> **Exercise**
Copy exactly the stretch of data below from the line with "ville. Cette Rencontre est l’occasion de" through the line with "forts ensemble !!!", including both of those lines.

Data items:
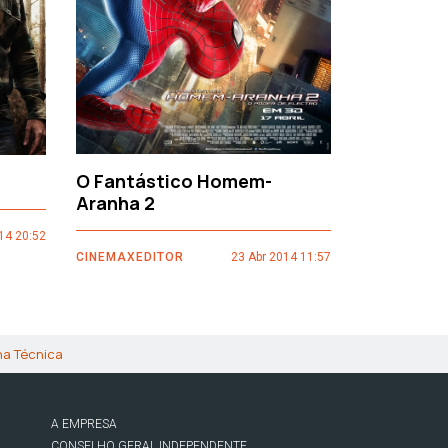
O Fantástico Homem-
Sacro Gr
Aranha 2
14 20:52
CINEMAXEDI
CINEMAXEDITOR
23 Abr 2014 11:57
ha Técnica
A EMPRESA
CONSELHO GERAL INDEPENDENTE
--
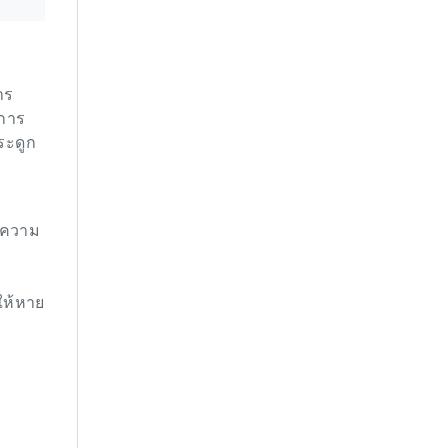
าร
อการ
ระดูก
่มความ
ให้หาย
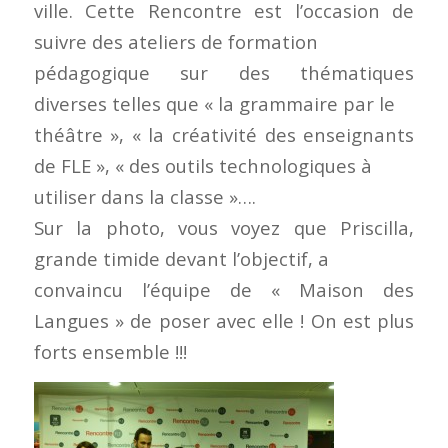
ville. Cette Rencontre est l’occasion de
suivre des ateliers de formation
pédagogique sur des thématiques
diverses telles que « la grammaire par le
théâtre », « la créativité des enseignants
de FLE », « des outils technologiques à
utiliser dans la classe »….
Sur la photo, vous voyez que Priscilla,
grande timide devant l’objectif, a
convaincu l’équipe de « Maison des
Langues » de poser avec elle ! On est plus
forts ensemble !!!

> **Exercise result**
ville. Cette Rencontre est l’occasion de
suivre des ateliers de formation
pédagogique sur des thématiques
diverses telles que « la grammaire par le
théâtre », « la créativité des enseignants
de FLE », « des outils technologiques à
utiliser dans la classe »….
Sur la photo, vous voyez que Priscilla,
grande timide devant l’objectif, a
convaincu l’équipe de « Maison des
Langues » de poser avec elle ! On est plus
forts ensemble !!!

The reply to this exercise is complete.